Paul Siddoway, a longtime advocate for the Big Hole River, said wild trout flourished in the rivers of southwest Montana after the decision in the mid-1970s to stop planting fish.

Yet he said a die-off of brown trout, attributed to a fungus, killed a large percentage of spawning age fish in 2014-15.

“I started pushing for spawning closures on the Big Hole after the 2014-15 die-off and was met with considerable opposition from FWP, as it was not widely accepted that there was a need to panic regarding the brown trout die-off,” Siddoway said. “Fast forward eight years later and our brown and rainbow trout numbers are at historic lows.”

He said the current system “is plagued with procrastination and the inability to make decisions in a timely manner.”

Shaun Jeszenka, an outfitter and owner of Frontier Anglers in Dillon, said he supports the privately funded effort to respond to declining trout populations.

“I think that the Save Wild Trout campaign is necessary, not only to fund the independent study, but to continue to keep the focus on the Big Hole,” Jeszenka said.

“I’m of the opinion that the only way the situation will improve is if we can keep more water in the river in late summer and early fall,” he said. “Leasing or buying water seems like the best solution to me.”

Fellin said Save Wild Trout will convene an independent panel of multi-disciplinary experts to study the collapse of southwest Montana’s trout populations. The panel will “identify causes and propose solutions,” he said, including legislative, regulatory and/or policy reforms.

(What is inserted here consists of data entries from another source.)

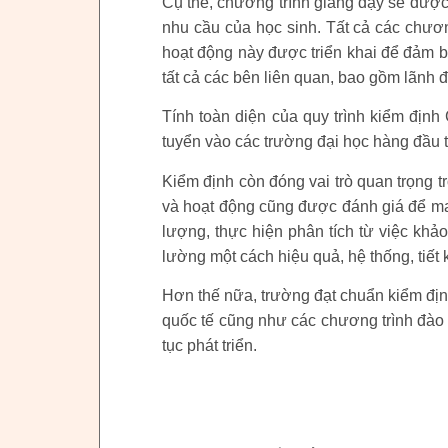
Cụ thể, chương trình giảng dạy sẽ được 
nhu cầu của học sinh. Tất cả các chươ
hoạt động này được triển khai để đảm b
tất cả các bên liên quan, bao gồm lãnh đ
Tính toàn diện của quy trình kiểm định
tuyển vào các trường đại học hàng đầu t
Kiểm định còn đóng vai trò quan trọng tr
và hoạt động cũng được đánh giá để mang
lượng, thực hiện phân tích từ việc khảo
lường một cách hiệu quả, hệ thống, tiết 
Hơn thế nữa, trường đạt chuẩn kiểm định
quốc tế cũng như các chương trình đào t
tục phát triển.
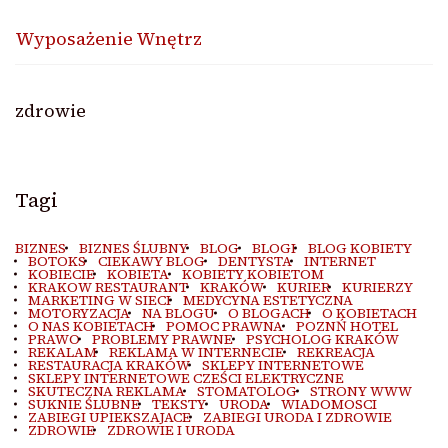
Wyposażenie Wnętrz
zdrowie
Tagi
BIZNES
BIZNES ŚLUBNY
BLOG
BLOGI
BLOG KOBIETY
BOTOKS
CIEKAWY BLOG
DENTYSTA
INTERNET
KOBIECIE
KOBIETA
KOBIETY KOBIETOM
KRAKOW RESTAURANT
KRAKÓW
KURIER
KURIERZY
MARKETING W SIECI
MEDYCYNA ESTETYCZNA
MOTORYZACJA
NA BLOGU
O BLOGACH
O KOBIETACH
O NAS KOBIETACH
POMOC PRAWNA
POZNŃ HOTEL
PRAWO
PROBLEMY PRAWNE
PSYCHOLOG KRAKÓW
REKALAM
REKLAMA W INTERNECIE
REKREACJA
RESTAURACJA KRAKÓW
SKLEPY INTERNETOWE
SKLEPY INTERNETOWE CZEŚCI ELEKTRYCZNE
SKUTECZNA REKLAMA
STOMATOLOG
STRONY WWW
SUKNIE ŚLUBNE
TEKSTY
URODA
WIADOMOSCI
ZABIEGI UPIEKSZAJACE
ZABIEGI URODA I ZDROWIE
ZDROWIE
ZDROWIE I URODA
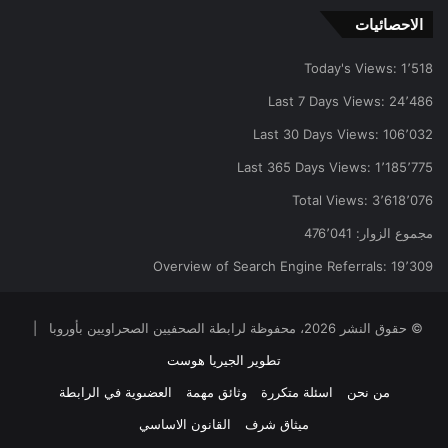
الاحصائيات
Today's Views:
1٬518
Last 7 Days Views:
24٬486
Last 30 Days Views:
106٬032
Last 365 Days Views:
1٬185٬775
Total Views:
3٬618٬076
مجموع الزوار:
476٬041
Overview of Search Engine Referrals:
19٬309
© حقوق النشر 2026، محفوظة لرابطة الصحفيين الصحراويين بأوروبا |
تطوير الجيريا هوست
من نحن
اسئلة متكررة
وثائق مهمة
العضىوية في الرابطة
ميثاق شرف
القانون الاساسي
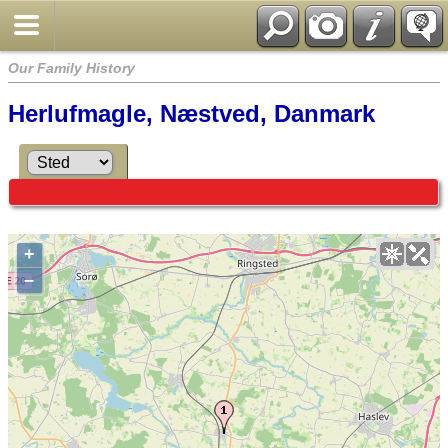
Our Family History
Herlufmagle, Næstved, Danmark
+
–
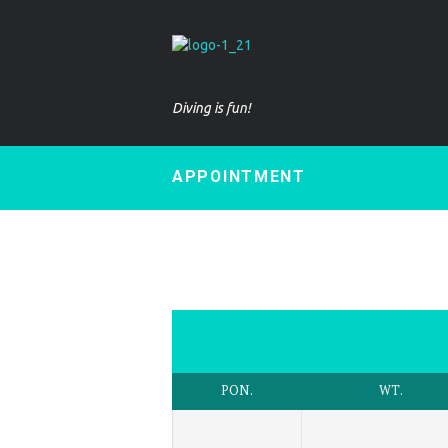
Diving is fun!
APPOINTMENT
PON.
WT.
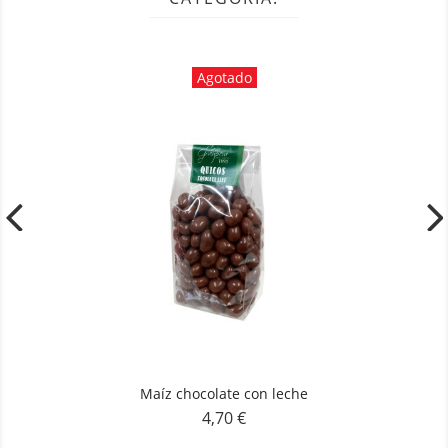
Agotado
Maíz chocolate con leche
4,70 €
Precio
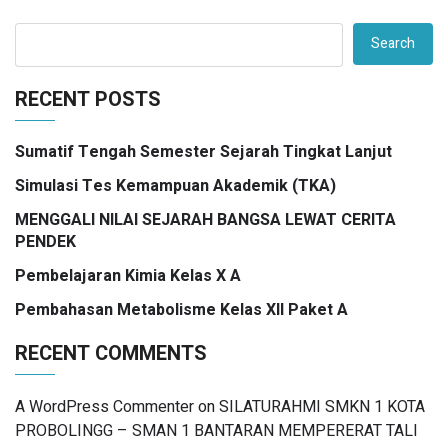
Search
RECENT POSTS
Sumatif Tengah Semester Sejarah Tingkat Lanjut
Simulasi Tes Kemampuan Akademik (TKA)
MENGGALI NILAI SEJARAH BANGSA LEWAT CERITA
PENDEK
Pembelajaran Kimia Kelas X A
Pembahasan Metabolisme Kelas XII Paket A
RECENT COMMENTS
A WordPress Commenter
on
SILATURAHMI SMKN 1 KOTA
PROBOLINGG – SMAN 1 BANTARAN MEMPERERAT TALI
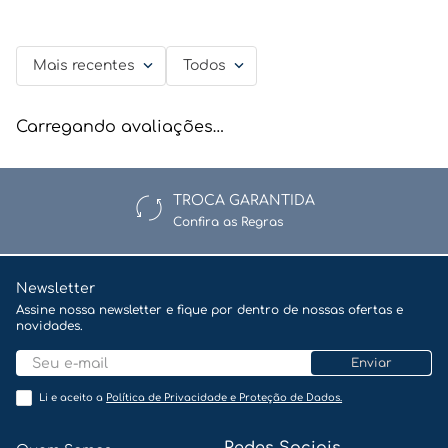
Mais recentes
Todos
Carregando avaliações…
TROCA GARANTIDA
Confira as Regras
Newsletter
Assine nossa newsletter e fique por dentro de nossas ofertas e
novidades.
Enviar
Li e aceito a
Política de Privacidade e Proteção de Dados.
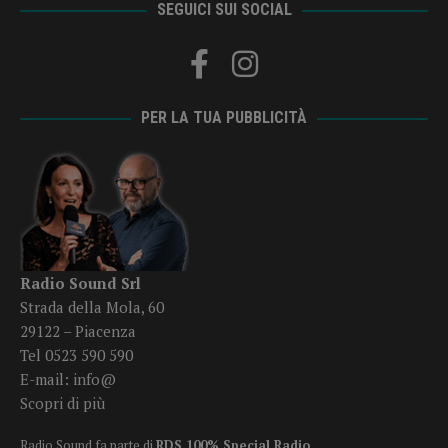
SEGUICI SUI SOCIAL
PER LA TUA PUBBLICITÀ
Radio Sound Srl
Strada della Mola, 60
29122 – Piacenza
Tel 0523 590 590
E-mail:
info@
Scopri di più
Radio Sound fa parte di
RDS 100% Special Radio
.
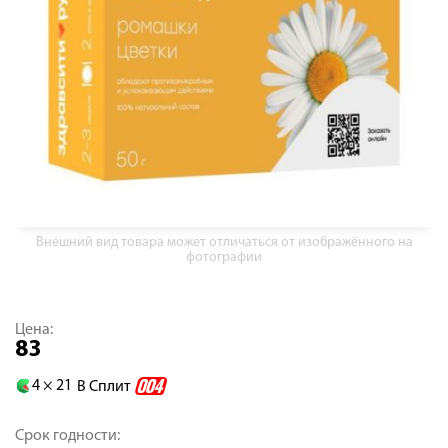
Внешний вид товара может отличаться от изображённого на
фотографии
Цена:
83
4 ×
21
В Сплит
Срок годности:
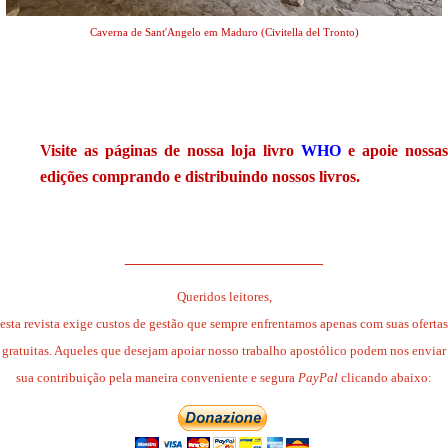
Caverna de Sant'Angelo em Maduro (Civitella del Tronto)
.
Visite as páginas de nossa loja livro
WHO
e apoie nossas
edições comprando e distribuindo nossos livros.
.
______________________
Queridos leitores,
esta revista exige custos de gestão que sempre enfrentamos apenas com suas ofertas
gratuitas. Aqueles que desejam apoiar nosso trabalho apostólico podem nos enviar
sua contribuição pela maneira conveniente e segura
PayPal
clicando abaixo:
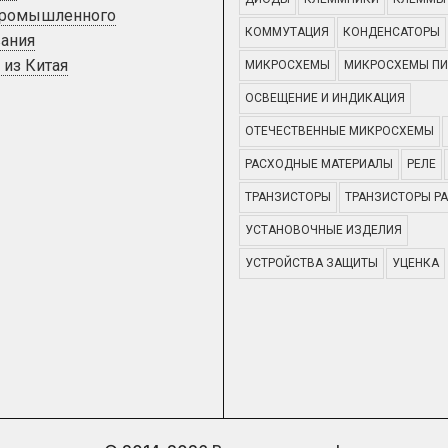
промышленного
КОММУТАЦИЯ
КОНДЕНСАТОРЫ
ания
 из Китая
МИКРОСХЕМЫ
МИКРОСХЕМЫ ПИ
ОСВЕЩЕНИЕ И ИНДИКАЦИЯ
ОТЕЧЕСТВЕННЫЕ МИКРОСХЕМЫ
РАСХОДНЫЕ МАТЕРИАЛЫ
РЕЛЕ
ТРАНЗИСТОРЫ
ТРАНЗИСТОРЫ Р
УСТАНОВОЧНЫЕ ИЗДЕЛИЯ
УСТРОЙСТВА ЗАЩИТЫ
УЦЕНКА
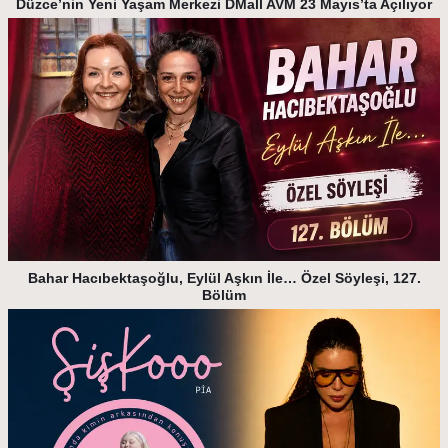
Düzce’nin Yeni Yaşam Merkezi DMall AVM 23 Mayıs’ta Açılıyor
Bahar Hacıbektaşoğlu, Eylül Aşkın İle… Özel Söyleşi, 127.
Bölüm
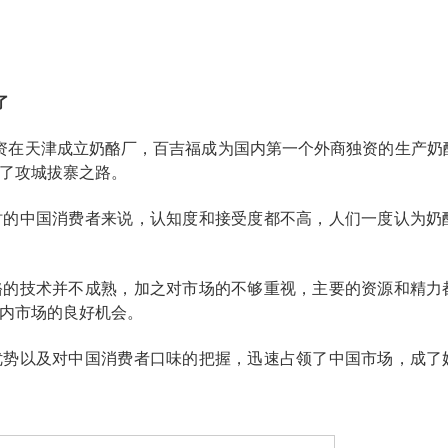
了
团出资在天津成立奶酪厂，百吉福成为国内第一个外商独资的生产奶
了攻城拔寨之路。
时的中国消费者来说，认知度和接受度都不高，人们一度认为奶
酪的技术并不成熟，加之对市场的不够重视，主要的资源和精力
内市场的良好机会。
优势以及对中国消费者口味的把握，迅速占领了中国市场，成了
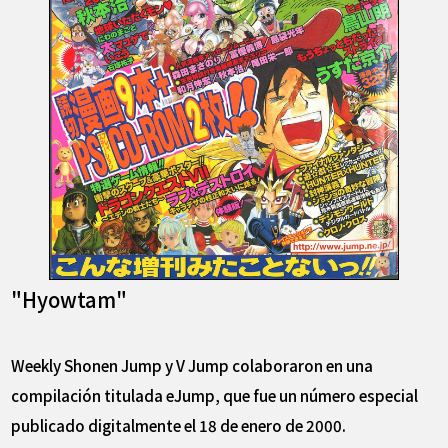
"Hyowtam
"
Weekly Shonen Jump y V Jump colaboraron en una
compilación titulada eJump, que fue un número especial
publicado digitalmente el 18 de enero de 2000.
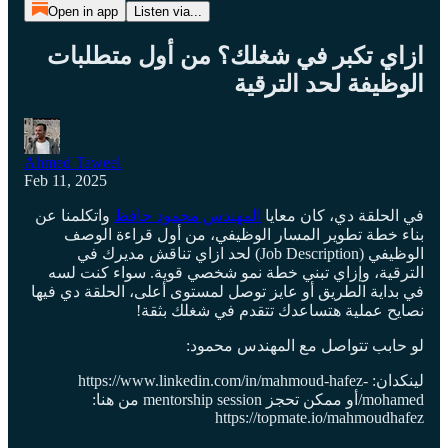
Open in app
Listen via...
ازاي تكبر في شغلك؟ من أول متطلبات
الوظيفة لحد الترقية
Ahmed Taweel
Feb 11, 2025
في الحلقة دي، كان معايا
المهندس محمود حافظ
واتكلمنا عن
بناء خطة تطوير المسار الوظيفي، من أول قراءة الوصف
الوظيفي (Job Description) لحد ازاي تناقش مديرك في
الترقية، وإزاي تبني خطة نمو شخصي قوية. سواء كنت لسه
في بداية الطريق أو عايز توصل لمستوى أعلى، الحلقة دي فيها
نصايح عملية هتساعدك تتقدم في شغلك بثقة!
لو حابب تتواصل مع المهندس محمود:
لينكدان: https://www.linkedin.com/in/mahmoud-hafez-
mohamed/أو ممكن تحجز mentorship session من هنا:
https://topmate.io/mahmoudhafez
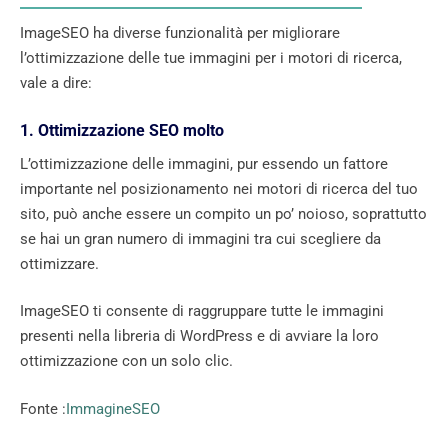
ImageSEO ha diverse funzionalità per migliorare
l’ottimizzazione delle tue immagini per i motori di ricerca,
vale a dire:
1. Ottimizzazione SEO molto
L’ottimizzazione delle immagini, pur essendo un fattore
importante nel posizionamento nei motori di ricerca del tuo
sito, può anche essere un compito un po’ noioso, soprattutto
se hai un gran numero di immagini tra cui scegliere da
ottimizzare.
ImageSEO ti consente di raggruppare tutte le immagini
presenti nella libreria di WordPress e di avviare la loro
ottimizzazione con un solo clic.
Fonte :
ImmagineSEO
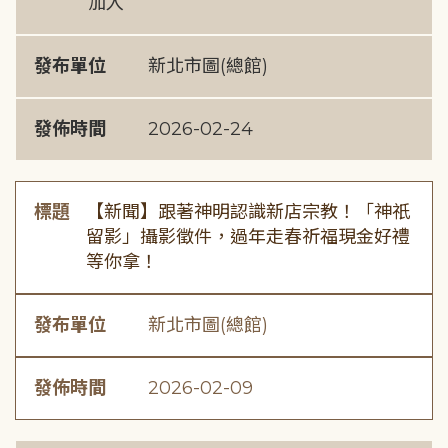
加入
發布單位
新北市圖(總館)
發佈時間
2026-02-24
標題
【新聞】跟著神明認識新店宗教！「神祇
留影」攝影徵件，過年走春祈福現金好禮
等你拿！
發布單位
新北市圖(總館)
發佈時間
2026-02-09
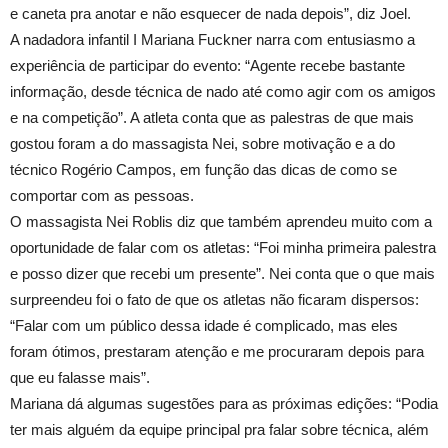
e caneta pra anotar e não esquecer de nada depois”, diz Joel.
A nadadora infantil I Mariana Fuckner narra com entusiasmo a
experiência de participar do evento: “Agente recebe bastante
informação, desde técnica de nado até como agir com os amigos
e na competição”. A atleta conta que as palestras de que mais
gostou foram a do massagista Nei, sobre motivação e a do
técnico Rogério Campos, em função das dicas de como se
comportar com as pessoas.
O massagista Nei Roblis diz que também aprendeu muito com a
oportunidade de falar com os atletas: “Foi minha primeira palestra
e posso dizer que recebi um presente”. Nei conta que o que mais
surpreendeu foi o fato de que os atletas não ficaram dispersos:
“Falar com um público dessa idade é complicado, mas eles
foram ótimos, prestaram atenção e me procuraram depois para
que eu falasse mais”.
Mariana dá algumas sugestões para as próximas edições: “Podia
ter mais alguém da equipe principal pra falar sobre técnica, além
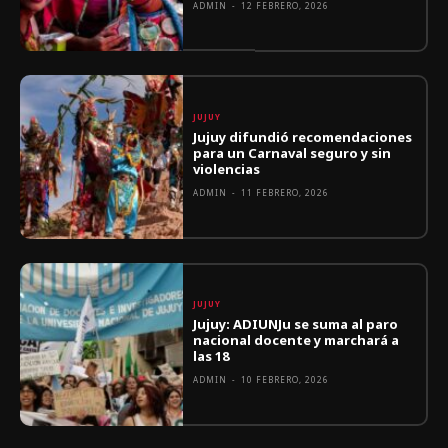
ADMIN
-
12 FEBRERO, 2026
JUJUY
Jujuy difundió recomendaciones
para un Carnaval seguro y sin
violencias
ADMIN
-
11 FEBRERO, 2026
JUJUY
Jujuy: ADIUNJu se suma al paro
nacional docente y marchará a
las 18
ADMIN
-
10 FEBRERO, 2026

The move to establish Save Wild Trout follows revelations that both rainbow and brown trout populations are declining in rivers in the Jefferson Basin.

FWP has determined trout populations have reached historic lows in the Big Hole River and elsewhere in the region.

Potential contributors to the declines include: climate change, increased nutrients, warming water temperatures, irrigation withdrawals, fungus, parasites, a dramatic increase in angling days on the river and trout stressed by catch-and-release fishing, algal blooms and more.

Data from three sections of the Big Hole River showed the fewest number of brown and rainbow trout since data were first collected in 1969.

The popular Melrose section — which stretches roughly from Melrose to Browne’s Bridge near Glen — is estimated to host fewer than 500 brown and rainbow trout per mile. Melrose peaked at nearly 3,000 fish at the century’s turn and maintained an estimated 2,500 brown and rainbow trout in 2015.

In spite of the sobering numbers, people on the Big Hole are still catching fish. The river was busy Friday with anglers floating and casting.